British businessmen are being given a secret MI5 handbook to help them avoid being caught in “honeytraps” when working in Russia or China, The Irish Independent reports.
Some of the UK’s biggest firms have received the booklet, which warns that getting drunk, gambling or womanizing could see them targeted amid talk of a new Cold War.
“The Smart Traveler” warns UK businesses to keep an eye on their “sensitive assets” that could be “more at risk of espionage, intellectual property theft and a range of other threats.”
British travelers are warned that drinking should be avoided.
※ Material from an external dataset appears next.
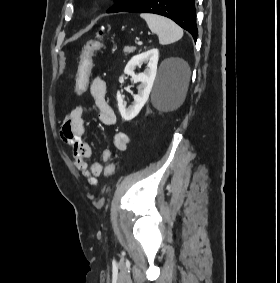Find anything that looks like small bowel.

Using drugs, gambling, online dating and “flirtatious liaisons” could also cause “reputational damage” to the United Kingdom and or the worker’s employer – or worse, they could be left open to blackmail.”
Published by the Centre for the Protection of National Infrastructure, which reports directly to MI5, the booklet warns against “risky business” and lists “inappropriate activities” which even if they are not illegal can “have a lasting impact on you personally.”
Other suggestions include keeping electronic devices such as phones or laptops close by, for example in hand luggage rather than checking them in with suitcases, in order to reduce the chances of them being fiddled with. “The Smart Traveller” book also recommends turning off location services on smartphones, deleting unnecessary apps, and avoiding public Wi-Fi connections.
When they return to the UK, businessmen are advised to change passwords for any gadgets or online accounts they have used abroad.
BBC journalist John Simpson has recently revealed that he was targeted by a glamorous Czech spy during the Cold War, whilst Anna Chapman, the Russian spy, was married to a British man and said to have been on the brink of seducing a U.S. congressman before her arrest.